### Stored items

=== Begin Enclosure ===

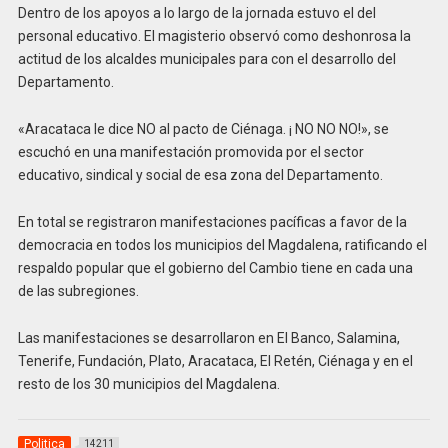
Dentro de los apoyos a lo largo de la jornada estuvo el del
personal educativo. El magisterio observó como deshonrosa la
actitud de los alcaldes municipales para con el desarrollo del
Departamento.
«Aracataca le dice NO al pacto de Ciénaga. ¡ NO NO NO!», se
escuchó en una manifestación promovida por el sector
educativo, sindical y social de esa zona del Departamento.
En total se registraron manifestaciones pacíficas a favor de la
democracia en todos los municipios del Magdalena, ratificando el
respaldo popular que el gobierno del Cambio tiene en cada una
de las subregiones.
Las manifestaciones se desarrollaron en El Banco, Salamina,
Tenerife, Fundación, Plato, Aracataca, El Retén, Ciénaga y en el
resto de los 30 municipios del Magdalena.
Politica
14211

=== End Enclosure ===
=== Begin Enclosure ===

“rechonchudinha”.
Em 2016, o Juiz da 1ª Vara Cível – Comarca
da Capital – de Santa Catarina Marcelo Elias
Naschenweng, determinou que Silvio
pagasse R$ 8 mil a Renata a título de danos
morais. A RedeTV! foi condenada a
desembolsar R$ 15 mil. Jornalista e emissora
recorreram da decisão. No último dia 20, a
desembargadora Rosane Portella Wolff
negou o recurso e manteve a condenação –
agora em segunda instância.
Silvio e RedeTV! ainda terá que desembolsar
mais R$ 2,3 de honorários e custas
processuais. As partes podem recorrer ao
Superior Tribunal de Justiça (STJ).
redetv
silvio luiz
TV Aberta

=== End Enclosure ===

### What to work on
Check every line above for the string "manifestaciones" and copy those that have it.

### Solution to this exercise
En total se registraron manifestaciones pacíficas a favor de la
Las manifestaciones se desarrollaron en El Banco, Salamina,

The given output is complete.